Two independent review authors used standardised forms to assess each study for relevance, to extract data, and to assess risk of bias. When discrepancies existed, discussion occurred until consensus was reached. Certainty of evidence was assessed according to GRADE. A random-effects meta-analysis based on the inverse variance method was conducted with participants stratified by age (children versus adolescents) when sufficient data were reported. Subgroup analyses explored effects by intervention type.
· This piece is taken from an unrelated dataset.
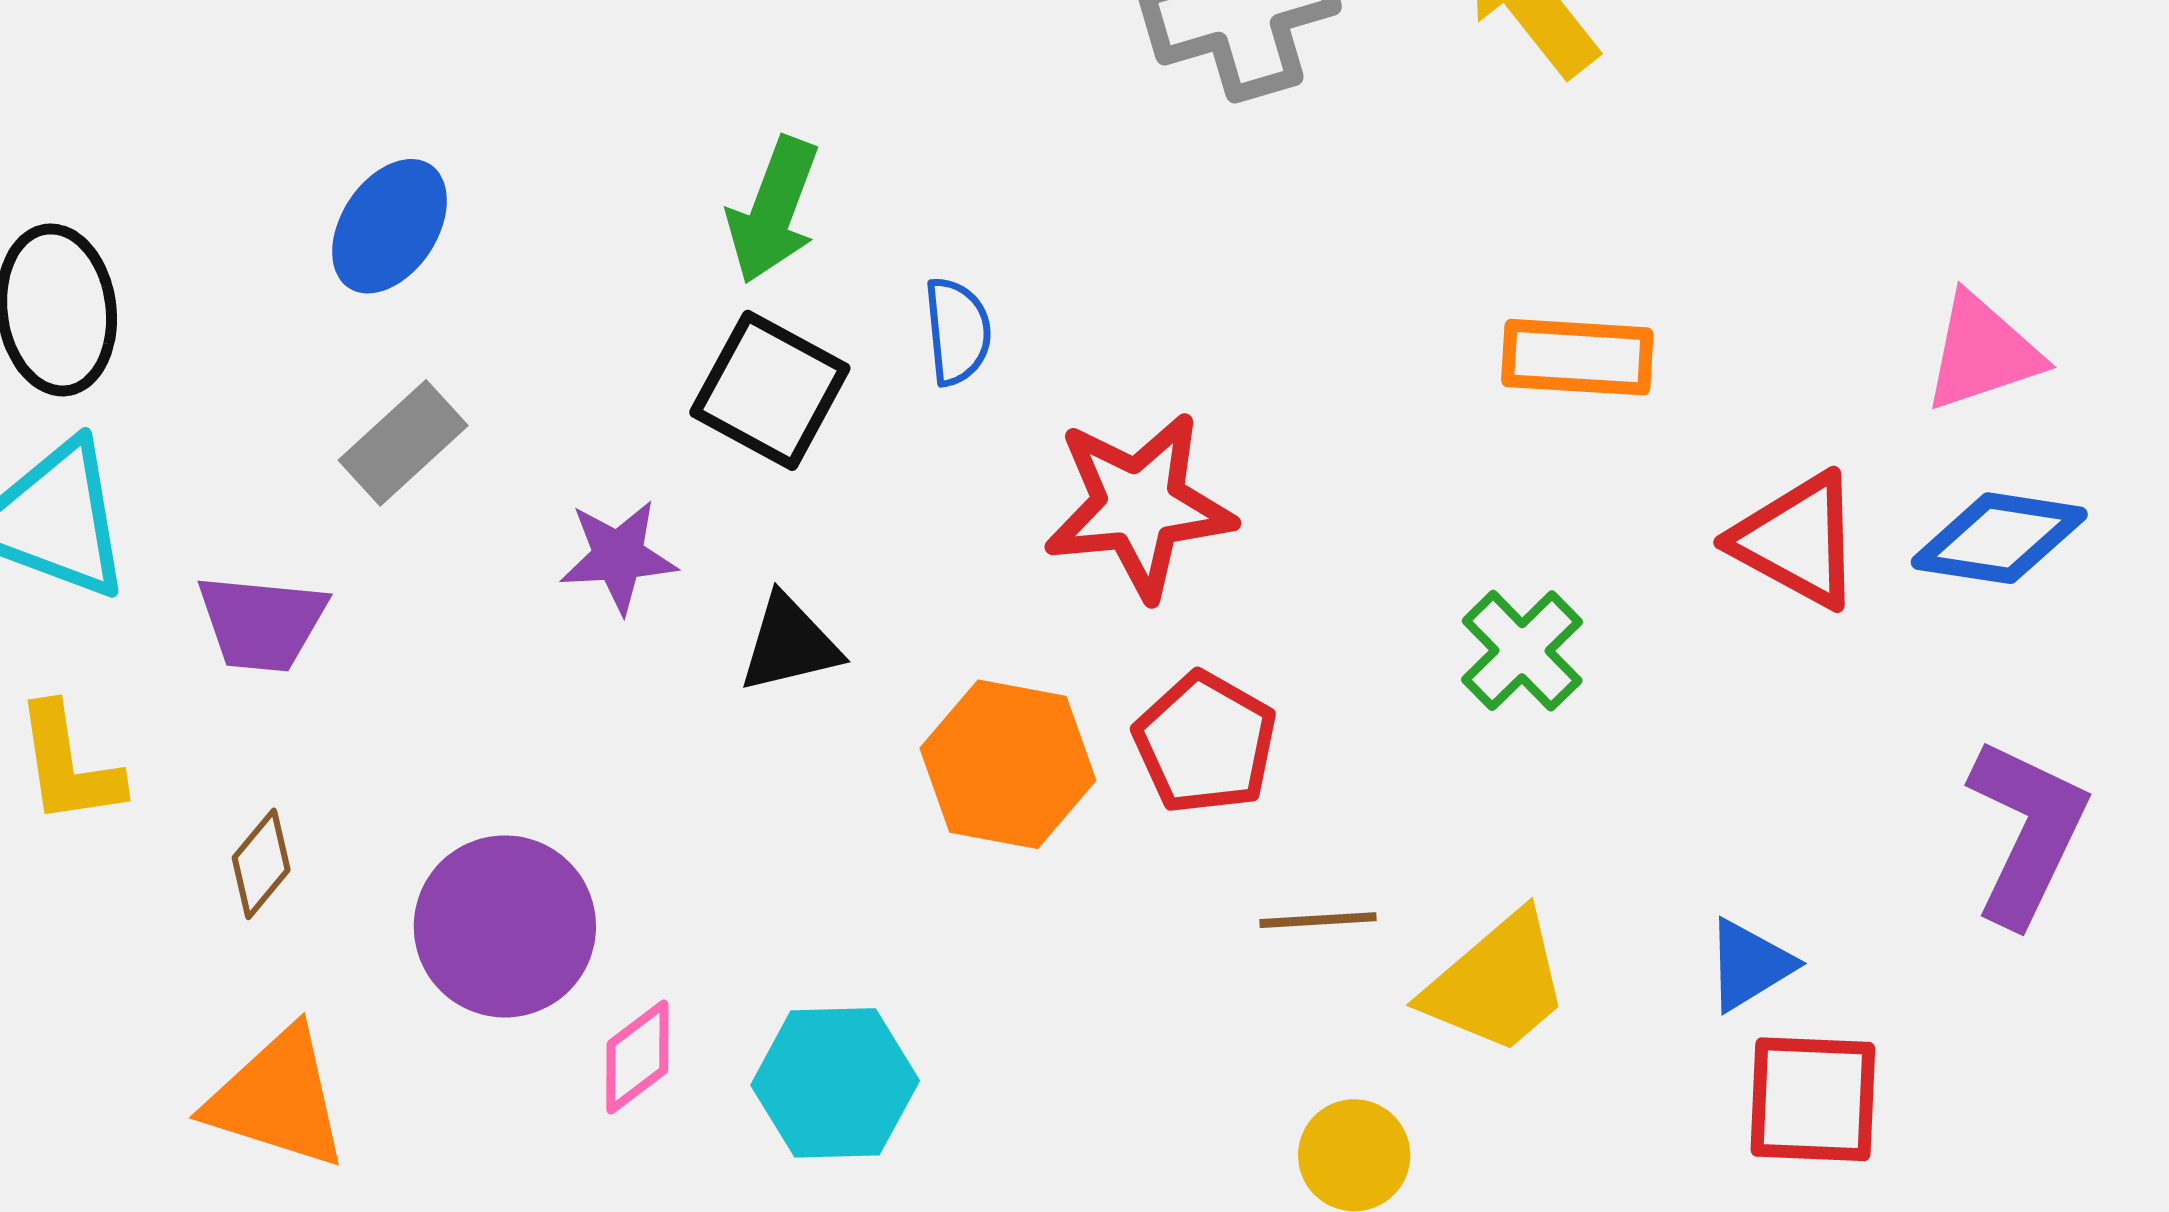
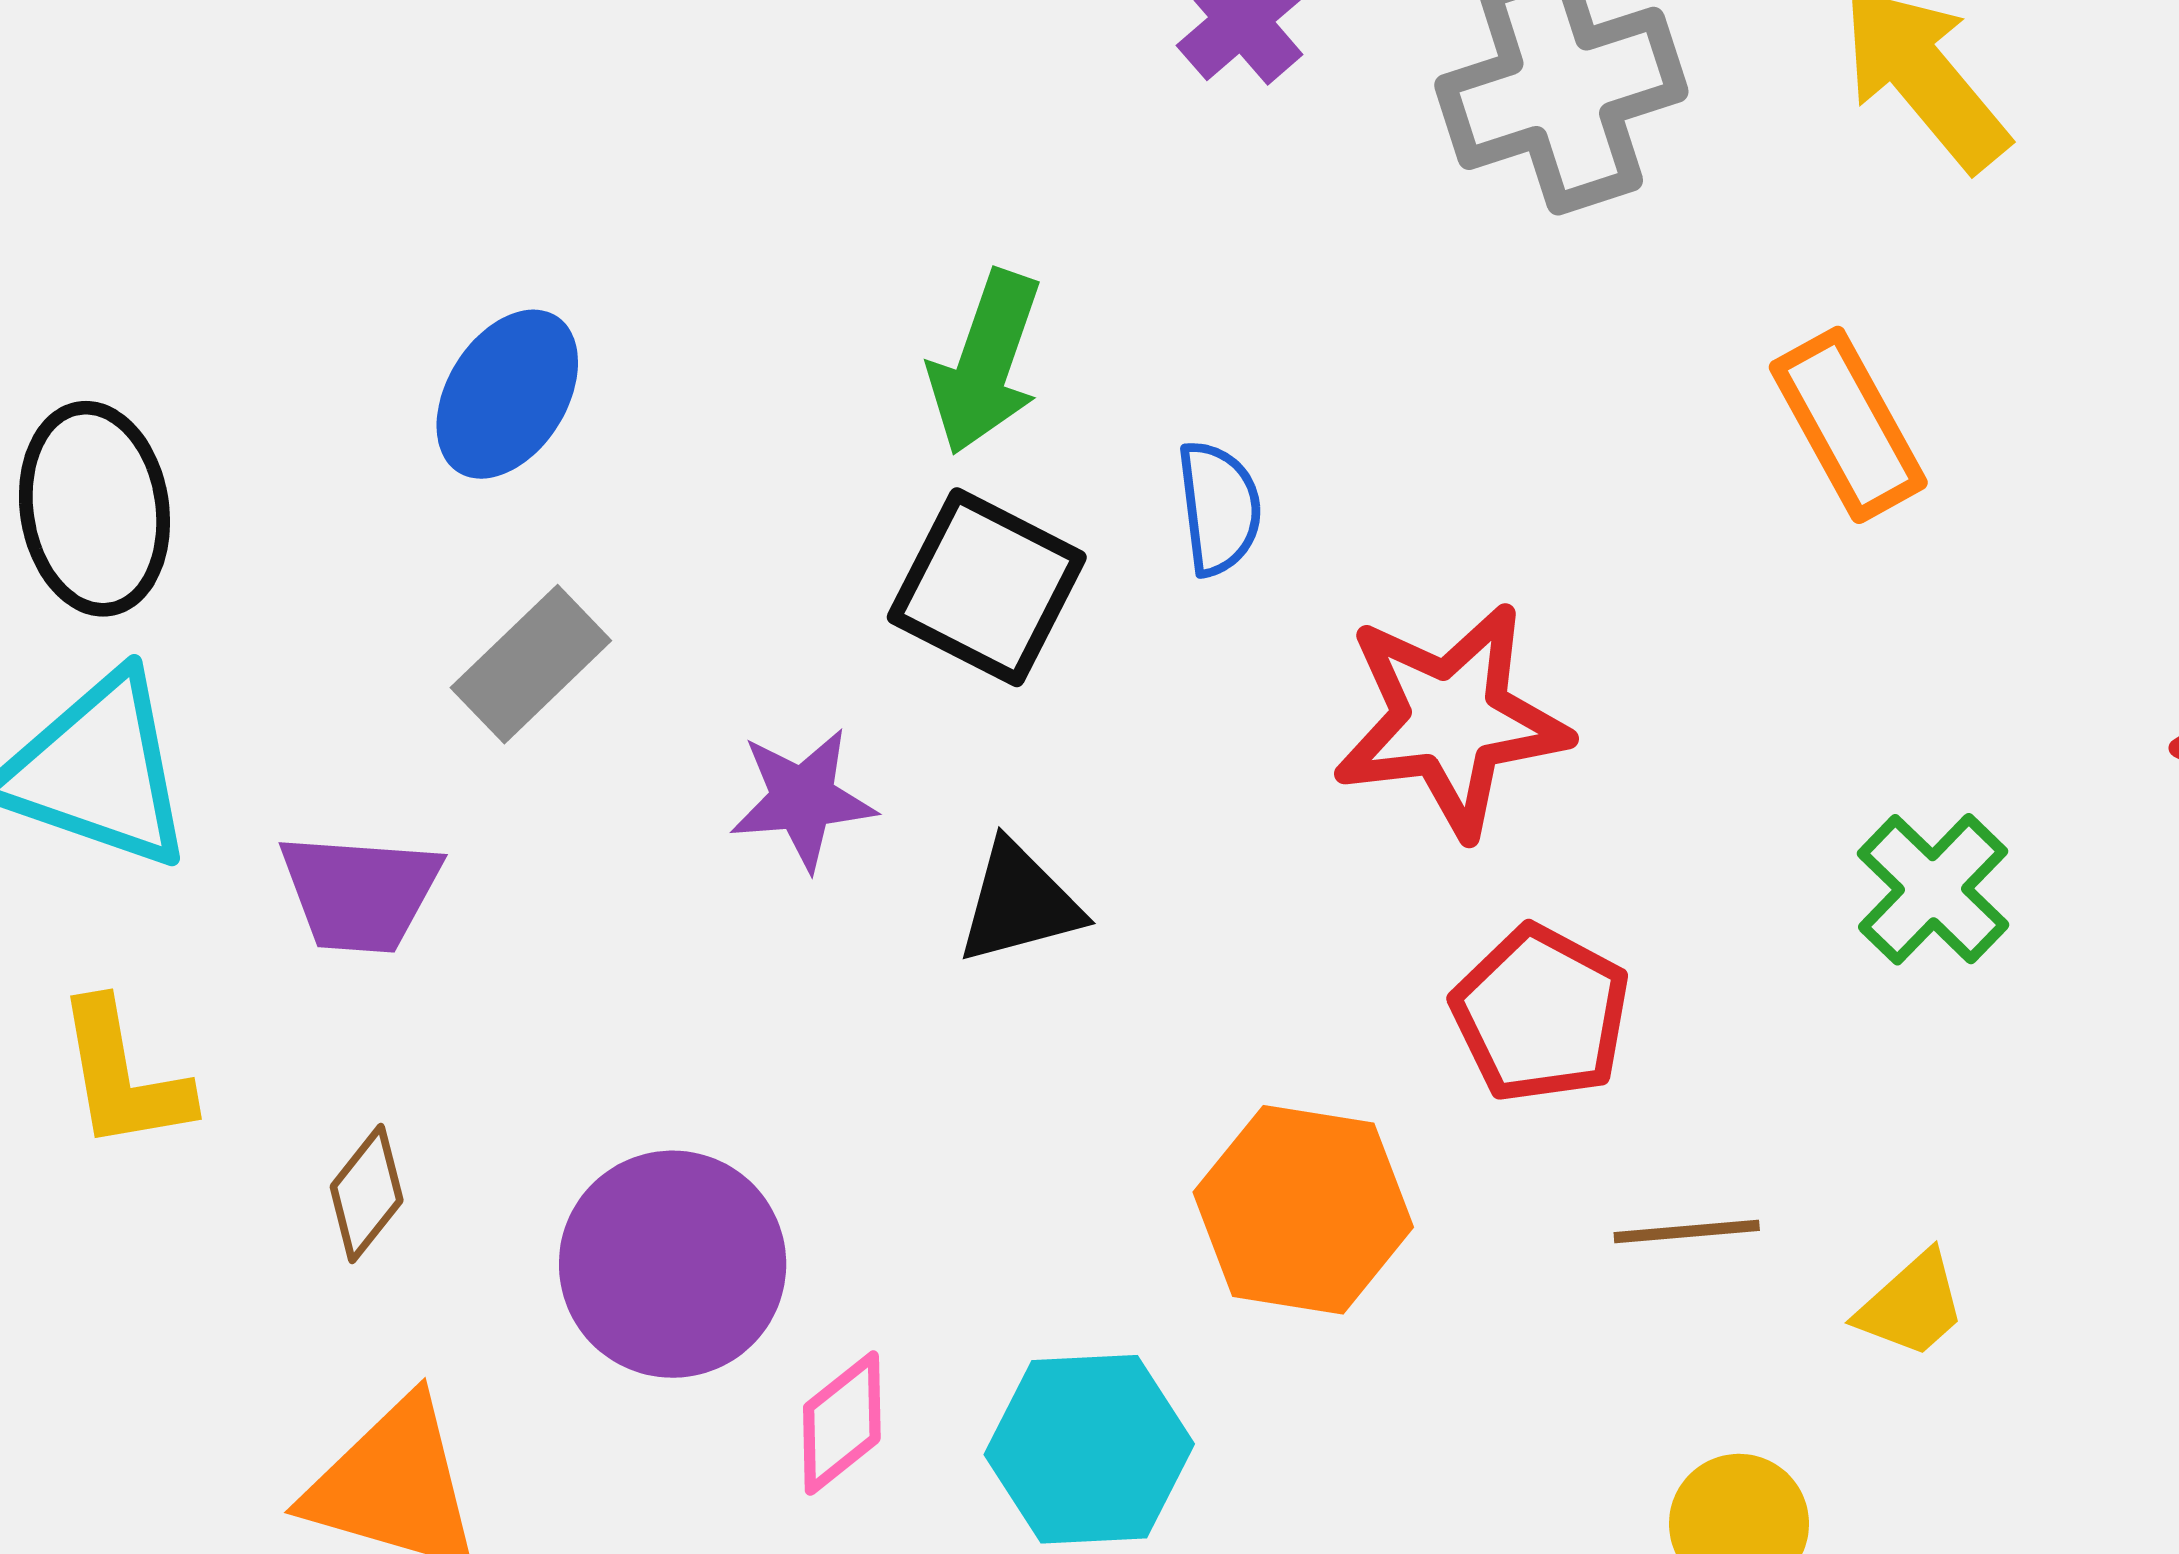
orange rectangle: (1577, 357) -> (1848, 425), moved, turned 59
orange hexagon: (1008, 764) -> (1303, 1210), moved
yellow trapezoid: (1497, 983) -> (1912, 1305), size x0.6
Based on the three new inclusion criteria, we excluded 16 of the 44 studies included in the previous version of this review. We screened an additional 9968 titles (search October 2011 to June 2020), of which 978 unique studies were potentially relevant and 61 met all criteria for this update. We included a total of 89 studies representing complete data for 66,752 study participants. Most studies included children only (n = 56), followed by adolescents only (n = 22), and both (n = 10); one study did not report student age. Multi-component interventions were most common (n = 40), followed by schooltime physical activity (n = 19), enhanced physical education (n = 15), and before and after school programmes (n = 14); one study explored both enhanced physical education and an after school programme. Lack of blinding of participants, personnel, and outcome assessors and loss to follow-up were the most common sources of bias.
Results show that school-based physical activity interventions probably result in little to no increase in time engaged in moderate to vigorous physical activity (mean difference (MD) 0.73 minutes/d, 95% confidence interval (CI) 0.16 to 1.30; 33 studies; moderate-certainty evidence) and may lead to little to no decrease in sedentary time (MD -3.78 minutes/d, 95% CI -7.80 to 0.24; 16 studies; low-certainty evidence). School-based physical activity interventions may improve physical fitness reported as maximal oxygen uptake (VO₂max) (MD 1.19 mL/kg/min, 95% CI 0.57 to 1.82; 13 studies; low-certainty evidence). School-based physical activity interventions may result in a very small decrease in BMI z-scores (MD -0.06, 95% CI -0.09 to -0.02; 21 studies; low-certainty evidence) and may not impact BMI expressed as kg/m² (MD -0.07, 95% CI -0.15 to 0.01; 50 studies; low-certainty evidence). We are very uncertain whether school-based physical activity interventions impact health-related quality of life or adverse events.